Having said that, there is significant growth in the economy, much better than the figures quoted suggested. Despite the restrictions on credit, property prices have risen very significantly in the past 4 years. Given the low levels of credit availability, it would seem that much of this is from foreign investors, mostly institutional buyers, plus a lot of ‘hidden’ cash returning to home. There is huge growth in Dublin, reflected in a major surge in rents, a clear indicator of a return to significant immigration (my own personal index is based on how far I have to walk in Dublin without hearing English spoken – in the boom years I could go a km in some areas – right now, its several hundred metres). There has also been a very significant increase in tax take, which certainly indicates that people are earning and spending more money. The best estimates I’ve seen are that ‘real’ growth is around 3-4% per annum – nowhere near the headline figure, but not insignificant either, and something most European countries would be delighted with. I suspect the main driver for ‘real’ growth is the weakness of the Euro – Ireland benefits particularly from this as our main trading partner is the UK, with its massively overvalued currency.
The issue, as usual, is our old friend inequality – both in terms of class and geography. Dublin is a mini-island of growth in the country – its very noticeable that there has been a near explosion of new cafes and restaurants around the city, and most are packed every evening. There is money around, and lots of it is being spent. But its overwhelmingly gone to certain sectors and people on higher incomes. A little bit is floating out to working class areas – self employed builders and decorators, etc., are doing quite well. Unemployment is decreasing very significantly (much more than is obvious as immigration from eastern Europe is filling many vacancies). But most small towns and cities around the country are visibly struggling and decaying, unless they have a good tourism industry (hugely boosted by the weak Euro).
The truth is that Ireland has been very, very lucky the past five years. Despite austerity and the crippled banking system Ireland has been a major sink for a lot of QE cash looking for investments, and the weak Euro has been a major boon to traditional industries like tourism and agriculture. Ireland is also strong in relatively recession proof industries such as medical devices and traceable services (especially in areas like software and gaming).

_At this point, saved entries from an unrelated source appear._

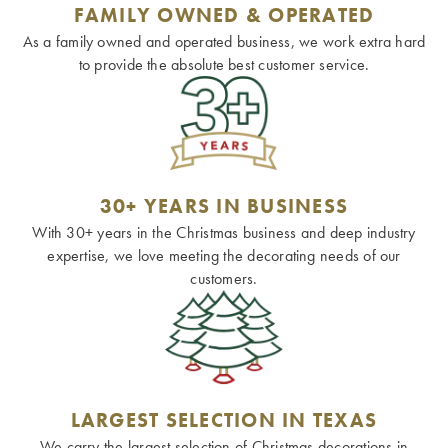
FAMILY OWNED & OPERATED
As a family owned and operated business, we work extra hard
to provide the absolute best customer service.
30+ YEARS IN BUSINESS
With 30+ years in the Christmas business and deep industry
expertise, we love meeting the decorating needs of our
customers.
LARGEST SELECTION IN TEXAS
We carry the largest selection of Christmas decorations in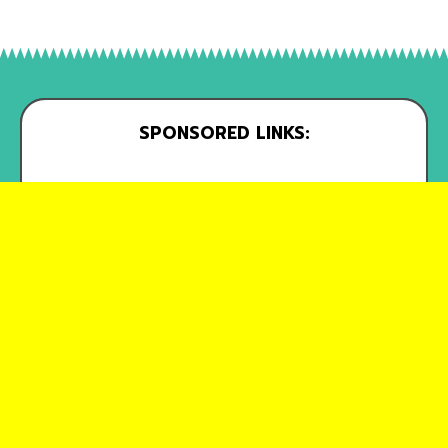
SPONSORED LINKS: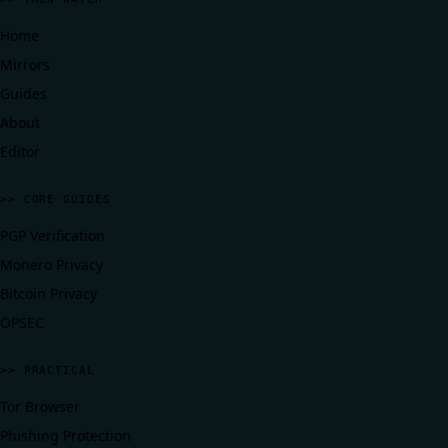
Home
Mirrors
Guides
About
Editor
>> CORE GUIDES
PGP Verification
Monero Privacy
Bitcoin Privacy
OPSEC
>> PRACTICAL
Tor Browser
Phishing Protection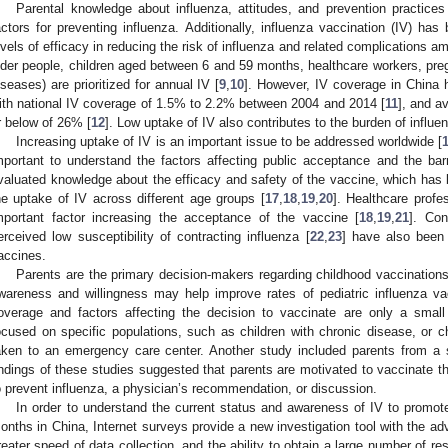
Parental knowledge about influenza, attitudes, and prevention practices 
actors for preventing influenza. Additionally, influenza vaccination (IV) ha
evels of efficacy in reducing the risk of influenza and related complications am
lder people, children aged between 6 and 59 months, healthcare workers, pre
iseases) are prioritized for annual IV [
9
,
10
]. However, IV coverage in China h
ith national IV coverage of 1.5% to 2.2% between 2004 and 2014 [
11
], and a
r below of 26% [
12
]. Low uptake of IV also contributes to the burden of influe
Increasing uptake of IV is an important issue to be addressed worldwide [
mportant to understand the factors affecting public acceptance and the barr
valuated knowledge about the efficacy and safety of the vaccine, which has b
he uptake of IV across different age groups [
17
,
18
,
19
,
20
]. Healthcare prof
mportant factor increasing the acceptance of the vaccine [
18
,
19
,
21
]. Con
erceived low susceptibility of contracting influenza [
22
,
23
] have also been 
accines.
Parents are the primary decision-makers regarding childhood vaccinations 
wareness and willingness may help improve rates of pediatric influenza va
overage and factors affecting the decision to vaccinate are only a smal
ocused on specific populations, such as children with chronic disease, or
aken to an emergency care center. Another study included parents from a 
indings of these studies suggested that parents are motivated to vaccinate the
o prevent influenza, a physician’s recommendation, or discussion.
In order to understand the current status and awareness of IV to promo
onths in China, Internet surveys provide a new investigation tool with the adv
reater speed of data collection, and the ability to obtain a large number of re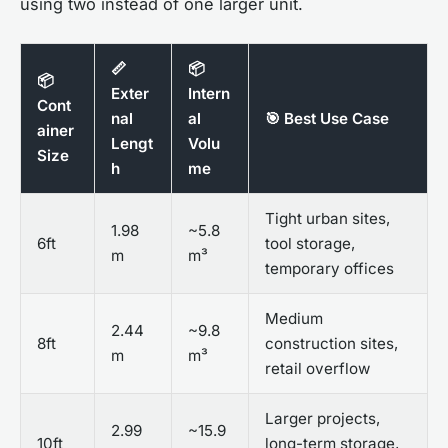
using two instead of one larger unit.
📏
📦
📦
Exter
Intern
Cont
nal
al
🎯 Best Use Case
ainer
Lengt
Volu
Size
h
me
Tight urban sites,
1.98
~5.8
6ft
tool storage,
m
m³
temporary offices
Medium
2.44
~9.8
8ft
construction sites,
m
m³
retail overflow
Larger projects,
2.99
~15.9
10ft
long-term storage,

One less commented upon issue that will cripple Ireland for decades to come is that a deflationary environment is devastating to Irish banks. They had an easy life for years lending for mortgages, but the penny is slowly dropping with Irish consumers, mostly obsessed with property, that in a low inflationary environment you are very unwise to extend your borrowing for your home or investments. This means Irish banks will have to find a new source of income to try to cover their crippling liabilities. Given the level of incompetence they have shown, nobody really believes they will find one. The irony is that the Irish ‘bad bank’, Nama, will probably do best as rising property prices has allowed it to claw back a lot of money on the vast portfolio of junk it invested. But the regular banks now will really struggle to make an income to cover their existing liabilities.
You probably meant tradeable services, but on second reading your typo makes quite a lot of sense (software and gaming are indeed traceable).
ah yes, thanks, I did mean tradeable, its just spellchecker doesn’t seem to like that word…
There was also an explosion of cafés and restaurants during the Weimar republic so it does not necessarily reflect a healthy economy. Some research has also shown that countries that increasingly rely on tourism erode the quality of their economy.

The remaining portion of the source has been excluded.